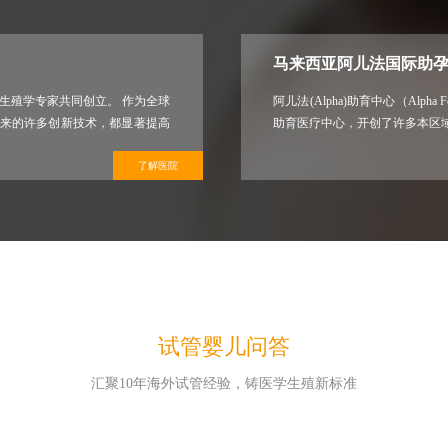
马来西亚阿儿法国际助
国辅助生殖学专家共同创立。 作为全球
阿儿法(Alpha)助育中心（Alpha 
过近年来的许多创新技术，都显著提高
助育医疗中心，开创了许多本区
了解医院
试管婴儿问答
汇聚10年海外试管经验，铸医学生殖新标准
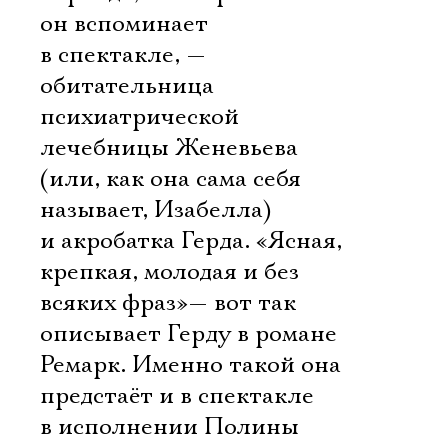
Имя
он вспоминает
в спектакле, —
обитательница
психиатрической
Ознакомиться
лечебницы Женевьева
(или, как она сама себя
называет, Изабелла)
и акробатка Герда. «Ясная,
крепкая, молодая и без
всяких фраз»— вот так
описывает Герду в романе
Ремарк. Именно такой она
предстаёт и в спектакле
в исполнении Полины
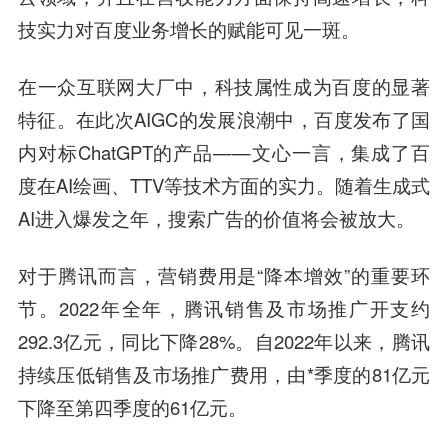
技实力对百度业务增长的赋能可见一斑。
在一众互联网大厂中，科技属性成为百度的显著
特征。在此次AIGC的发展浪潮中，百度发布了国
内对标ChatGPT的产品——文心一言，集成了百
度在AI绘画、TTV等技术方面的实力。随着生成式
AI进入爆发之年，搜索广告的价值将会被放大。
对于腾讯而言，营销费用是“降本增效”的重要环
节。2022年全年，腾讯销售及市场推广开支约
292.3亿元，同比下降28%。自2022年以来，腾讯
持续压低销售及市场推广费用，由*季度的81亿元
下降至第四季度的61亿元。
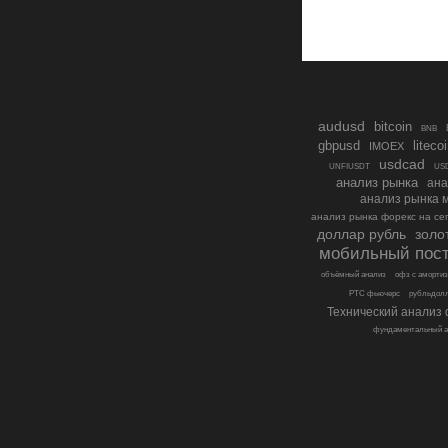
audusd
bitcoin
BNB
gbpusd
liteco
IMOEX
usdcad
UNFIUSDT
USD
анализ рынка
ана
анализ рынка 
анализ рынка форекс на се
золо
доллар рубль
мобильный пос
объёмный анализ
офз с амортиз
РТС фьючерс
рубльдол
Технический анализ
фундаментальный а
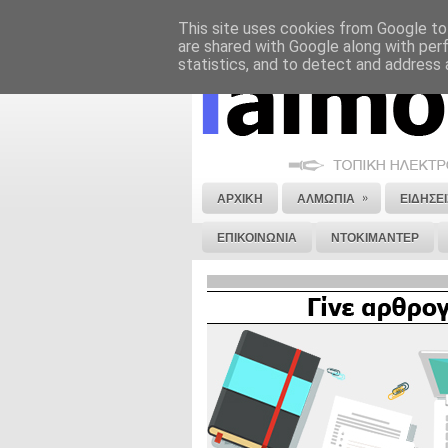
This site uses cookies from Google to 
ΝΟΜΙΚΗ ΣΗΜΕΙΩΣΗ
ΔΙΑΦΗΜΙΣΗ
are shared with Google along with per
statistics, and to detect and address 
»
ΑΡΧΙΚΗ
ΑΛΜΩΠΙΑ
ΕΙΔΗΣΕΙ
ΕΠΙΚΟΙΝΩΝΙΑ
ΝΤΟΚΙΜΑΝΤΕΡ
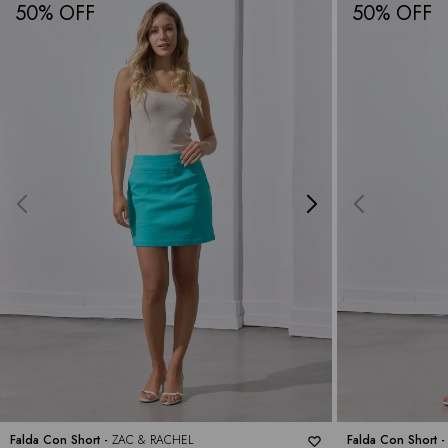
50
50
Falda Con Short -
ZAC & RACHEL
Falda Con Short 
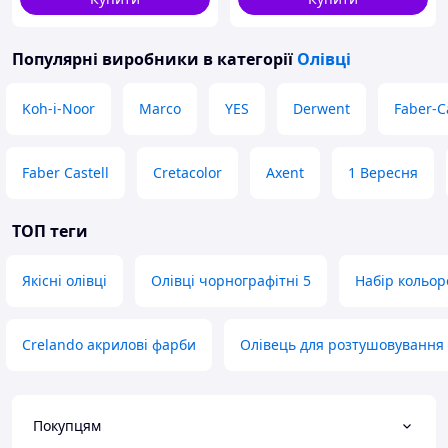
Популярні виробники
в категорії
Олівці
Koh-i-Noor
Marco
YES
Derwent
Faber-C
Faber Castell
Cretacolor
Axent
1 Вересня
ТОП теги
Якісні олівці
Олівці чорнографітні 5
Набір кольор
Crelando акрилові фарби
Олівець для розтушовування
Покупцям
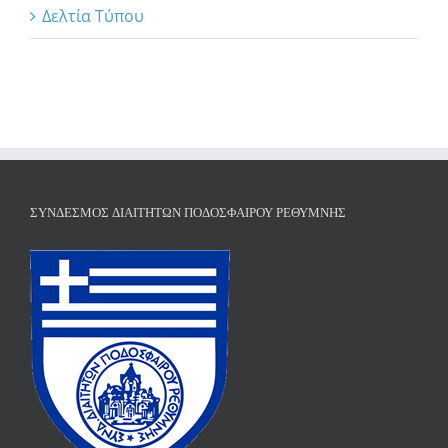
Δελτία Τύπου
ΣΎΝΔΕΣΜΟΣ ΔΙΑΙΤΗΤΏΝ ΠΟΔΟΣΦΑΊΡΟΥ ΡΕΘΎΜΝΗΣ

——————

Print the data above from its first line through the line that has "и акробатка Герда.", exactly and with nothing else, omitting pictures.

马来西亚阿儿法国际助
国辅助生殖学专家共同创立。 作为全球
阿儿法(Alpha)助育中心（Alpha 
过近年来的许多创新技术，都显著提高
助育医疗中心，开创了许多本区
了解医院
试管婴儿问答
汇聚10年海外试管经验，铸医学生殖新标准
Имя
он вспоминает
в спектакле, —
обитательница
психиатрической
Ознакомиться
лечебницы Женевьева
(или, как она сама себя
называет, Изабелла)
и акробатка Герда. «Ясная,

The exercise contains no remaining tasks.